Stored data entries:
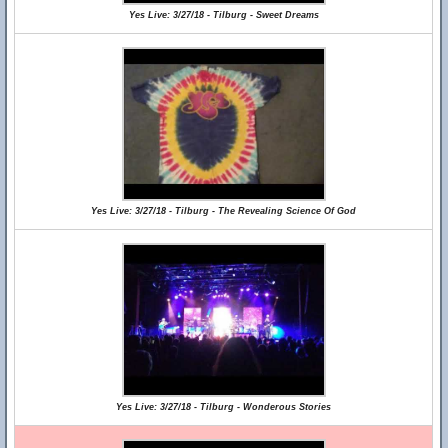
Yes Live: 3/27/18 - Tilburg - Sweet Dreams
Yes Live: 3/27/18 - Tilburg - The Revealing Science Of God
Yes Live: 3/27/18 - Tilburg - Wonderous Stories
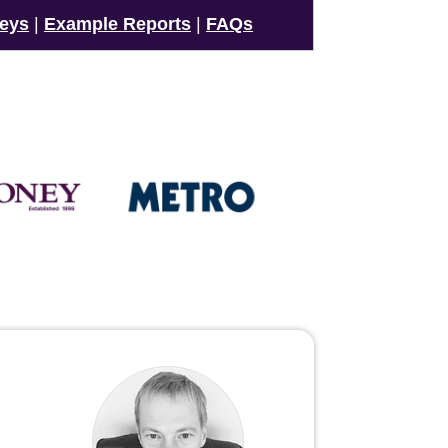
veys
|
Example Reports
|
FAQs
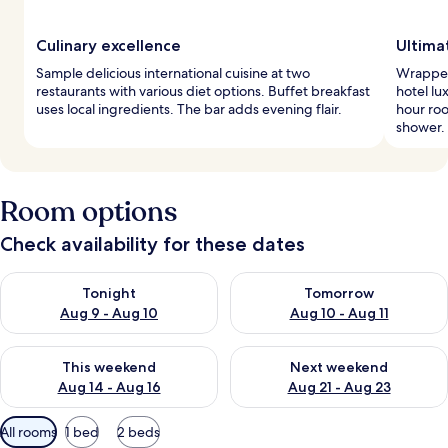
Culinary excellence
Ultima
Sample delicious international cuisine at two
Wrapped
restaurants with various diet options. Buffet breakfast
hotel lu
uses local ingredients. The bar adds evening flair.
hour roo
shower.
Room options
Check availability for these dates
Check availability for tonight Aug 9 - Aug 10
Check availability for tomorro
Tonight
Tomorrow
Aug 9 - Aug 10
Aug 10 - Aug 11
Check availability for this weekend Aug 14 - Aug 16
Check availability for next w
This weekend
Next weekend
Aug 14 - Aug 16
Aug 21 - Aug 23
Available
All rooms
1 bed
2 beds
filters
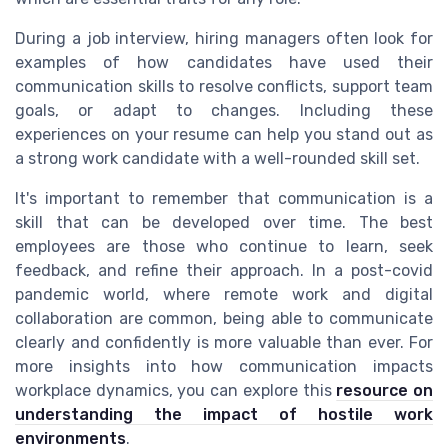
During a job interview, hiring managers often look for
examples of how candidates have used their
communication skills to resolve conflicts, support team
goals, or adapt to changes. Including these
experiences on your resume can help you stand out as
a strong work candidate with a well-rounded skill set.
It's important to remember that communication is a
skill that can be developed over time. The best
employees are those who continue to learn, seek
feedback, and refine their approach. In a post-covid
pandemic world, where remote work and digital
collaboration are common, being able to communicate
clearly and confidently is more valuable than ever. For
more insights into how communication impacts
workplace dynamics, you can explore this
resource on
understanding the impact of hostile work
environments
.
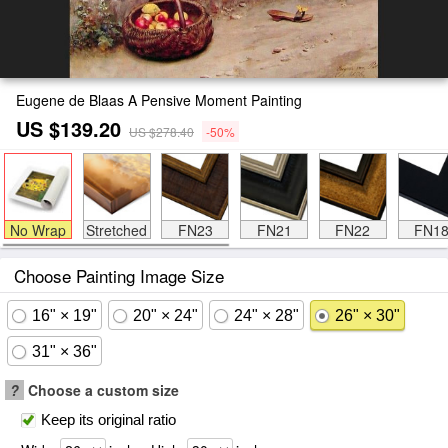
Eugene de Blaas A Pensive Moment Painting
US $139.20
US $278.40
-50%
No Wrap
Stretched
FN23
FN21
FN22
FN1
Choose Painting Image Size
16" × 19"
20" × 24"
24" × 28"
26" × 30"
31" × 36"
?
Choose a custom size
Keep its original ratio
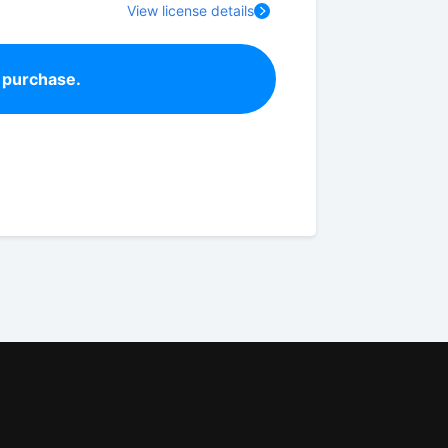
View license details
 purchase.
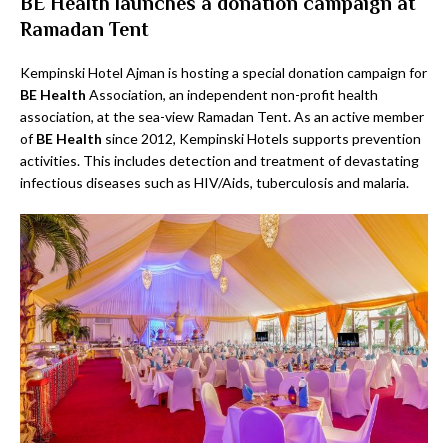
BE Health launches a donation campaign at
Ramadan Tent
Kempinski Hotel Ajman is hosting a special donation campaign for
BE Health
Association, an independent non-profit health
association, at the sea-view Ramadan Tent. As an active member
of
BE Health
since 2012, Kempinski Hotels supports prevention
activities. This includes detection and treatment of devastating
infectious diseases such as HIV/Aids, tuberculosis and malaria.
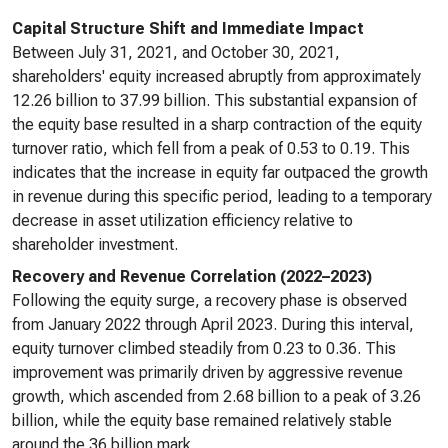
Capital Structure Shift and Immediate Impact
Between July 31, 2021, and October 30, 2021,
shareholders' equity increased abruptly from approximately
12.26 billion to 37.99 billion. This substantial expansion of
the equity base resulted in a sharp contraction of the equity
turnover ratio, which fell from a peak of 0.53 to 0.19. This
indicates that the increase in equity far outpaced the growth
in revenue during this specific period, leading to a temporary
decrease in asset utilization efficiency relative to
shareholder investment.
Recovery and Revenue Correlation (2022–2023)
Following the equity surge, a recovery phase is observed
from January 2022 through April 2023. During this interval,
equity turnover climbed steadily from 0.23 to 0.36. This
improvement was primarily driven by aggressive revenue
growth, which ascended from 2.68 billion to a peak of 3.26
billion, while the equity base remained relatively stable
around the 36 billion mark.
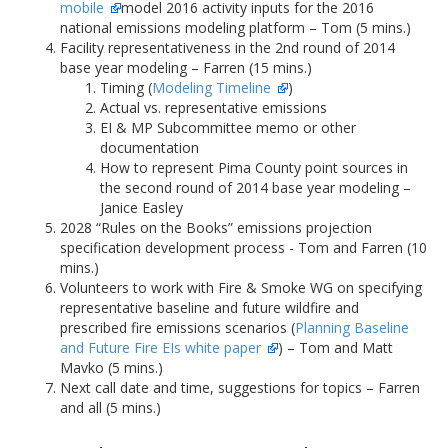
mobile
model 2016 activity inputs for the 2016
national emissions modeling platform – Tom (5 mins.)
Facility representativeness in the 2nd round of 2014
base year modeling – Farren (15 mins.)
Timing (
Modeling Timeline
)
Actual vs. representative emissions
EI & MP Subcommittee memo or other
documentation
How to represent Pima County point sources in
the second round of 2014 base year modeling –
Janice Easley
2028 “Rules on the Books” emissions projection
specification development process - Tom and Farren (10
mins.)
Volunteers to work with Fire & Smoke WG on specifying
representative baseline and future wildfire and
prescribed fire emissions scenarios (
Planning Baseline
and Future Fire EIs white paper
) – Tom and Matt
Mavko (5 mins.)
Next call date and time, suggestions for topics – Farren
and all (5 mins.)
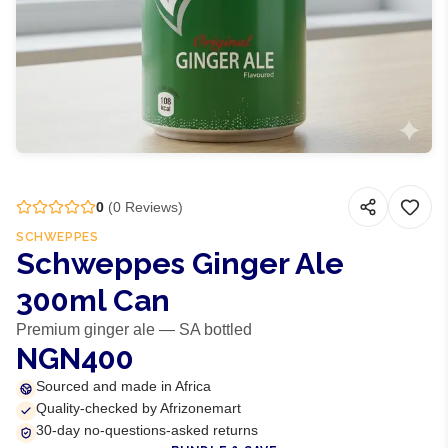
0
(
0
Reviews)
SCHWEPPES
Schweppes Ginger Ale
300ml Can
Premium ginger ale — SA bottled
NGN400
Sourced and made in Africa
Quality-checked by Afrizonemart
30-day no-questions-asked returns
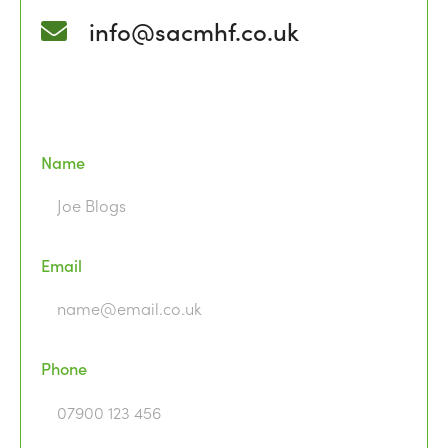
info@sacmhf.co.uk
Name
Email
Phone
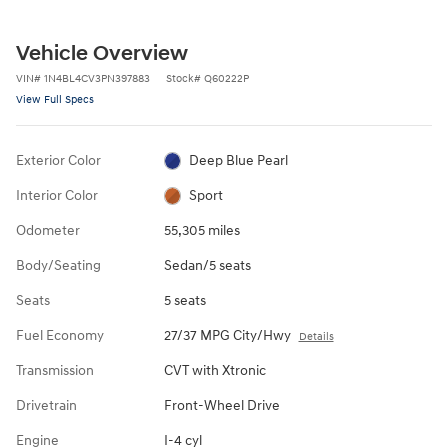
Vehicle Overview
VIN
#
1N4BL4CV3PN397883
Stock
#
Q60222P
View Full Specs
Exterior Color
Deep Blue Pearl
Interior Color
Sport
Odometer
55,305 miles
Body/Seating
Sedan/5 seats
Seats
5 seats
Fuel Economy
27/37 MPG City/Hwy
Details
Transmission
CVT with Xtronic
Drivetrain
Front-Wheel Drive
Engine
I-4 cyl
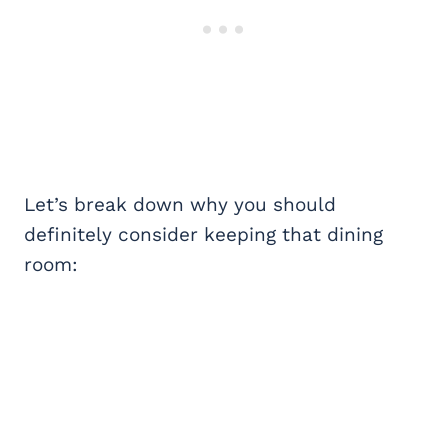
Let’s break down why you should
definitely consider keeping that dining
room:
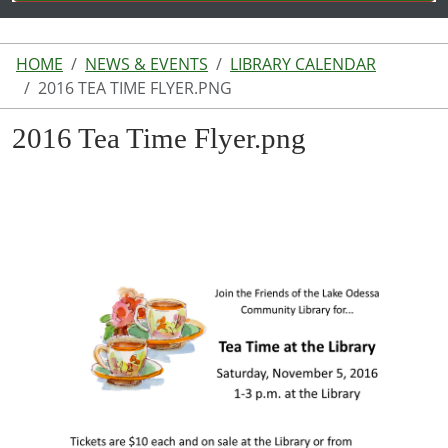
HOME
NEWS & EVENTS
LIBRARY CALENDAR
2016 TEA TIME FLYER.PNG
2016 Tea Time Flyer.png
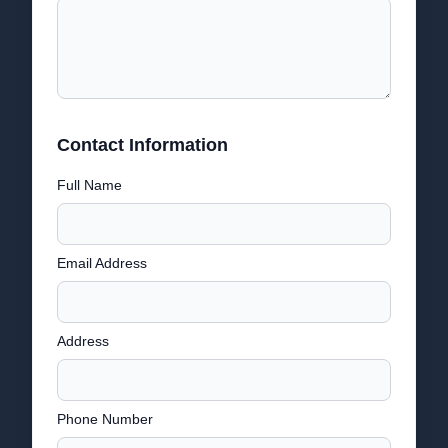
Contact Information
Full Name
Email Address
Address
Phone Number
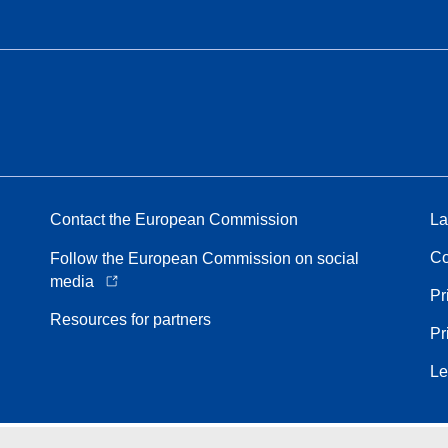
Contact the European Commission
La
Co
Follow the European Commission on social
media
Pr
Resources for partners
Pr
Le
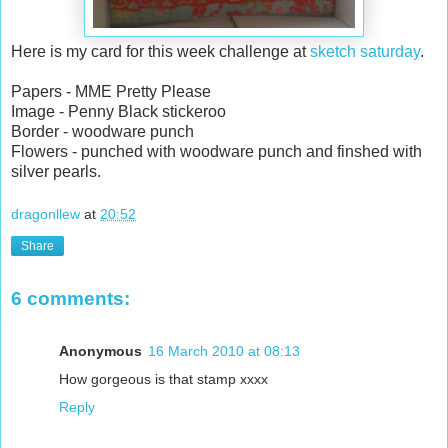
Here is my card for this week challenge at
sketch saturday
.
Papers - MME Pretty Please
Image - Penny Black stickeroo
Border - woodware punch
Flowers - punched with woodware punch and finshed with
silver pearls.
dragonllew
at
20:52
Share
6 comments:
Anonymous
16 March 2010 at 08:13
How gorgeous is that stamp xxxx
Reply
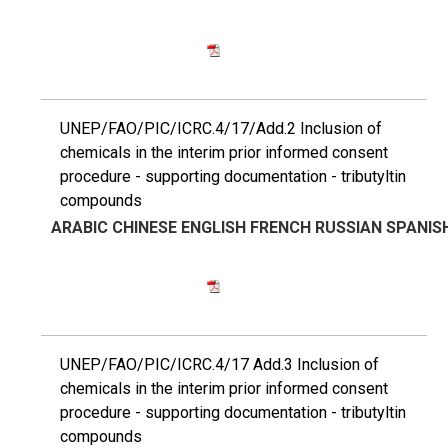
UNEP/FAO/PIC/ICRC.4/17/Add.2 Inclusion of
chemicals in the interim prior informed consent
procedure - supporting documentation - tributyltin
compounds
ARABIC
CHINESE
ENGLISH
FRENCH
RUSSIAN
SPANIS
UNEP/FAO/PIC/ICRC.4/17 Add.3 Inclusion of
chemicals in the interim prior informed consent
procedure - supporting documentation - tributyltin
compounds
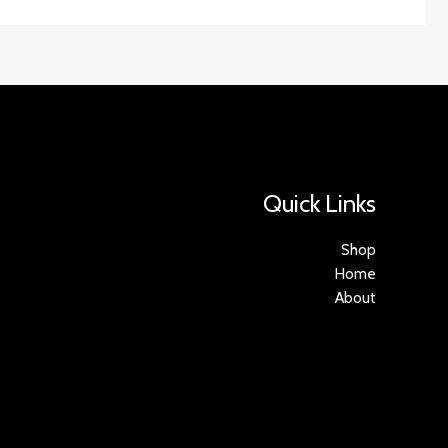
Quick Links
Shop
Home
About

PROBLEM REQUIREMENTS:
Reproduce the entries exactly, from the line with "equity turnover climbed" to the line with "representative baseline and", both lines included, keeping no pictures.

ANSWER BOX:
equity turnover climbed steadily from 0.23 to 0.36. This
improvement was primarily driven by aggressive revenue
growth, which ascended from 2.68 billion to a peak of 3.26
billion, while the equity base remained relatively stable
around the 36 billion mark.
mobile
model 2016 activity inputs for the 2016
national emissions modeling platform – Tom (5 mins.)
Facility representativeness in the 2nd round of 2014
base year modeling – Farren (15 mins.)
Timing (
Modeling Timeline
)
Actual vs. representative emissions
EI & MP Subcommittee memo or other
documentation
How to represent Pima County point sources in
the second round of 2014 base year modeling –
Janice Easley
2028 “Rules on the Books” emissions projection
specification development process - Tom and Farren (10
mins.)
Volunteers to work with Fire & Smoke WG on specifying
representative baseline and future wildfire and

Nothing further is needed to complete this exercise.